Midpath | HA on $40/month: No load balancer, no K8s, just DNS and SSH tunnels

How we run an API serving 200k requests/day across multiple nodes for ~$40/month ; no load balancer, no central coordinator, just cooperative clients, local read replicas, and SSH-tunneled writes.

Three VPS machines at $12/month each. Two app nodes, one PostgreSQL primary. No central load balancer. Clients decide which node to talk to. ~220k API requests/day, spiky peaks hit 50 req/sec in short bursts, 600 req/min over a minute, 20k req/hr over an hour. Graceful read only degradation when the primary goes down. Total cost: ~$40/month including S3 backups.

How We Got Here

We didn't design this upfront. Each stage was forced by a concrete failure over a period of a few years.

Single machine

Django + SQLite on one VPS. Deploys were git pull && systemctl restart gunicorn. Worked fine while the serup to a few thousand requests/day.

Multiple gunicorn workers writing simultaneously produced database is locked errors under traffic bursts. WAL mode helped but didn't fix it fully. We migrated to PostgreSQL on the same machine.

App and DB fight over RAM

Past ~80k requests/day, gunicorn workers and PostgreSQL were competing for memory and CPU on a small machine. Traffic is spiky, average throughput looks modest but peaks hit ~50 req/sec, which is enough to cause worker pileups during slow queries. We split app and DB onto separate machines.

One app server means every restart is downtime, and a hardware failure means ~20-40 minutes offline while a replacement provisions on the cloud.
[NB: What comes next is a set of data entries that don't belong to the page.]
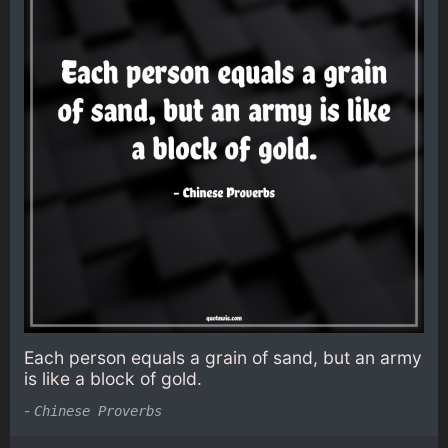
Each person equals a grain of sand, but an army
is like a block of gold.
-
Chinese Proverbs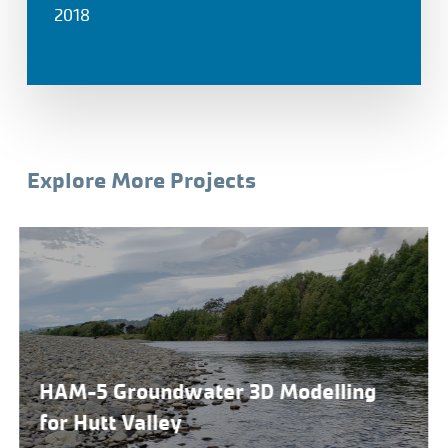
2018
Explore More Projects
HAM-5 Groundwater 3D Modelling
for Hutt Valley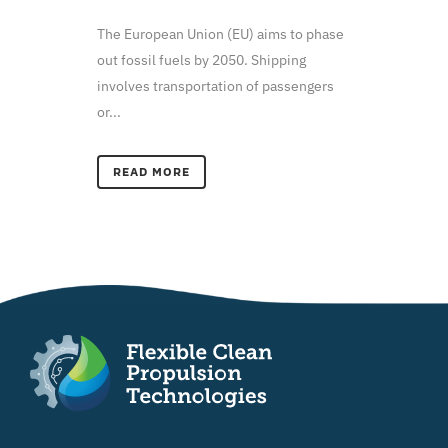
The European Union (EU) aims to phase
out fossil fuels by 2050. Shipping
involves transportation of passengers
or...
READ MORE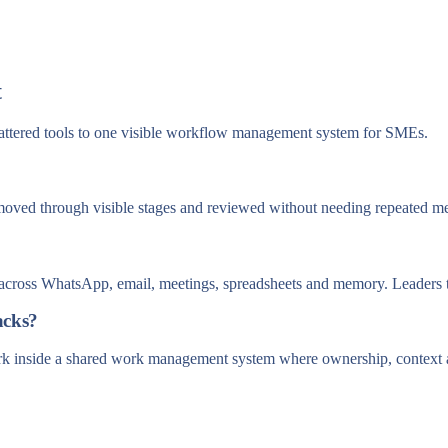
t
attered tools to one visible workflow management system for SMEs.
moved through visible stages and reviewed without needing repeated me
it across WhatsApp, email, meetings, spreadsheets and memory. Leaders t
acks?
ork inside a shared work management system where ownership, context a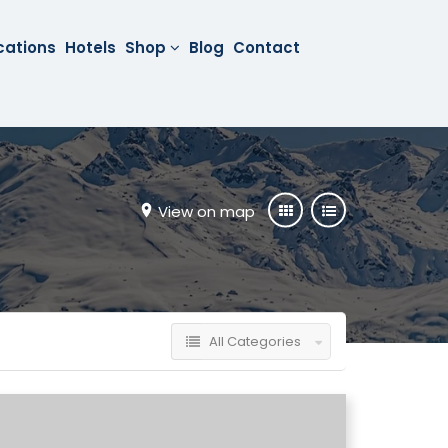
cations
Hotels
Shop
Blog
Contact
View on map
All Categories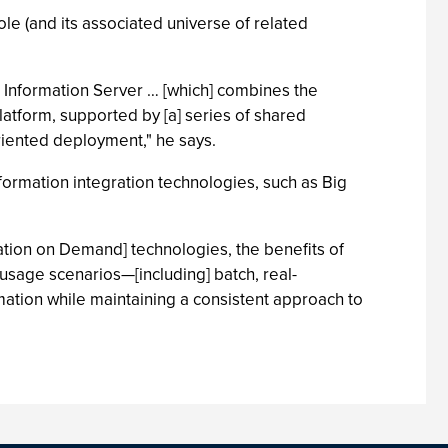
le (and its associated universe of related
BM Information Server … [which] combines the
platform, supported by [a] series of shared
riented deployment," he says.
information integration technologies, such as Big
ation on Demand] technologies, the benefits of
usage scenarios—[including] batch, real-
mation while maintaining a consistent approach to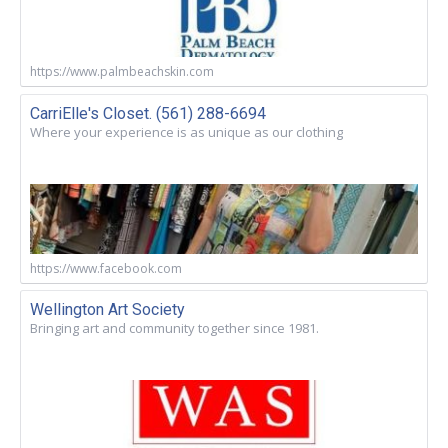
https://www.palmbeachskin.com
CarriElle's Closet. (561) 288-6694
Where your experience is as unique as our clothing
https://www.facebook.com
Wellington Art Society
Bringing art and community together since 1981.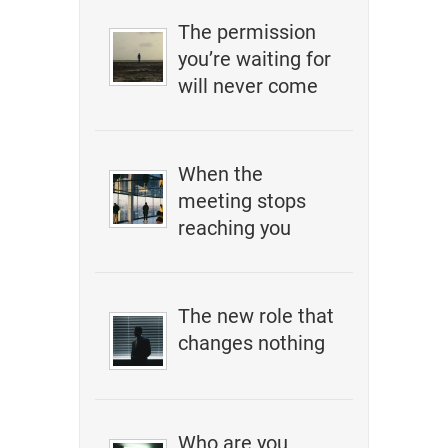
The permission
you’re waiting for
will never come
When the
meeting stops
reaching you
The new role that
changes nothing
Who are you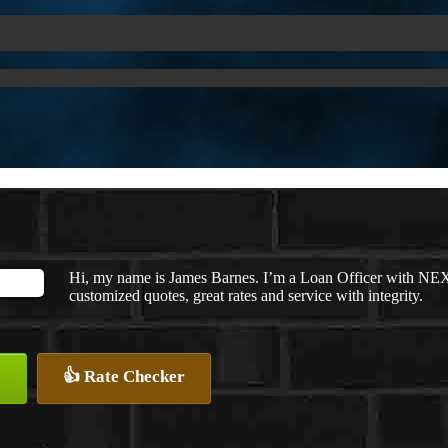
Hi, my name is James Barnes. I’m a Loan Officer with NEX
customized quotes, great rates and service with integrity.
👍 Rate Checker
At 200k requests/day that's a real cost. We added a second web node.

Db was still on one machine. When that went down, everything went down. So we added a managed DB cluster. To manage costs we reduced the API machine to a single one. This worked well.

Growing expense

With a beefy API server and a Linode managed PostgreSQL cluster (3 node HA) the 3 node cluster alone cost ~$180/month. Total with the API node pushed the bill past $200/month ; prohibitive for our scale. We cannot simply drop it and switch to a self hosted primary on a budget VPS. That would reintroduce the SPOF problem.

In this time, we also had a datacenter fire, and multiple AWS downtime events all of which took down our service, making us think of multi cloud to make sure the service does not go down.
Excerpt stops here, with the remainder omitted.